Deviating from Recommended Guidelines

“Despite the 2 prevailing recommendations for relatively intensive surveillance following extirpative surgery for bladder cancer, our analysis of current practice patterns suggests that providers are conducting a more conservative approach that is, for the most part, less costly than published guidelines,” the investigators wrote. “Greater compliance with current guidelines would actually increase expenditures for payers and patients. Additionally, strict adherence to follow-up protocols may restrict patients’ choice, potentially negatively affecting patient’s quality of life.”

However, Dr Strope noted that there is much more work that needs to be done to determine what is truly the best care for patients.

“Current research suggests the survival benefit of follow-up testing after definitive bladder cancer surgery is small,” Dr Strope told Urology Practice Management. “In the absence of stronger evidence to support intensive follow-up after surgery, more conservative approaches appear indicated.”
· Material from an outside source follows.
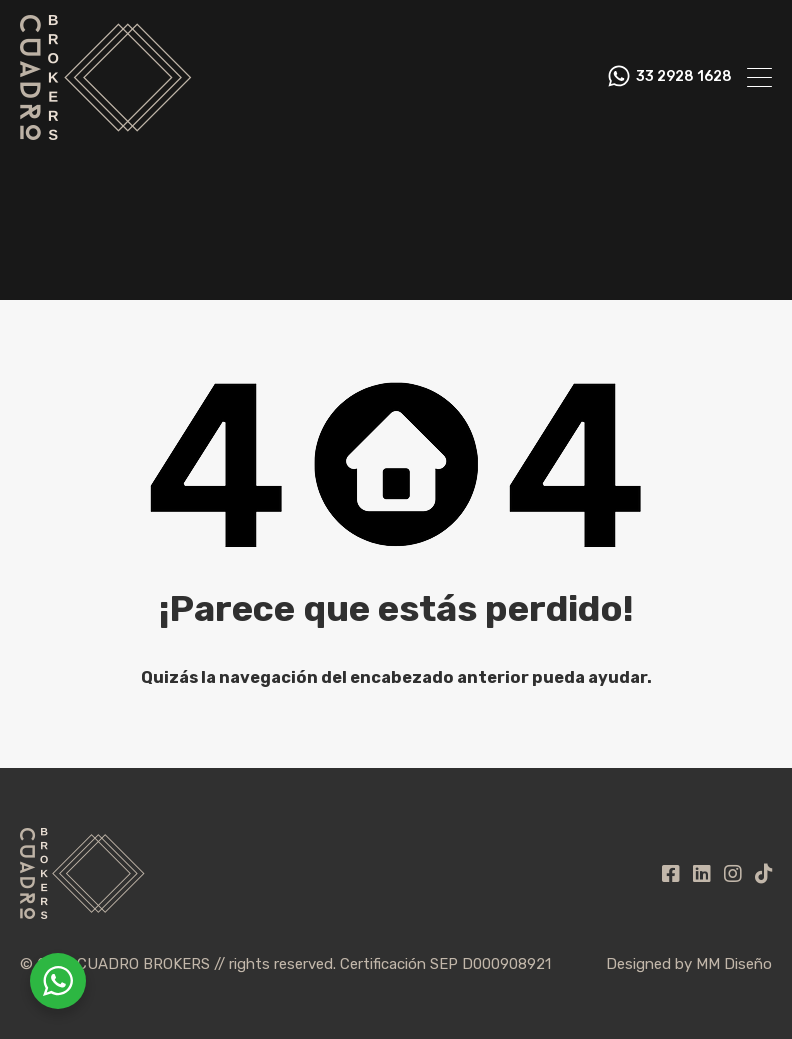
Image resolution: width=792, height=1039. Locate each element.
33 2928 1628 (684, 77)
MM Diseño (734, 964)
Evaluating Variability and Cost


The team modeled the variability in expenditures for follow-up care as well as how much of the variability could be explained by various factors, such as those specific to the patients or their surgeons. They found that patient-specific factors—primarily nodal status, use of chemotherapy, hospital readmissions, and final disease stage—represented the majority of variation in expenditures. Surgeon-specific factors also accounted for a significant amount of the variability.

In the second part of the study, Dr Strope and colleagues calculated what the patients’ cost of follow-up care would be if the physicians were using NCCN guidelines for high-intensity or low-intensity (ie, conservative) care, or the EAU guidelines, and compared it with the 25th, 50th, and 75th percentiles of cost of care among SEER-database patients.

The guideline-recommended care was more expensive than actual care in every comparison except one: the NCCN conservative follow-up versus the 75th percentile of actual-care cost ($1384 vs $1737). The highest estimated cost was for NCCN-recommended high-intensity follow-up, at $4833. The second-highest was for EAU-recommended follow-up for patients with bladder cancer staged at >2, at $4071. Imaging accounted for the majority of the cost in every category, both actual and estimated.

The team concluded that adherence to published guidelines may boost costs of follow-up care; however, adherence to conservative guidelines would facilitate standardization of care without producing large increases in cost.

Reference

  1. Vemana G, Vetter J, Chen L, et al. Sources of variation in follow-up expenditure after radical cystectomy. Urol Oncol. 2015 Apr 20 [Epub ahead of print].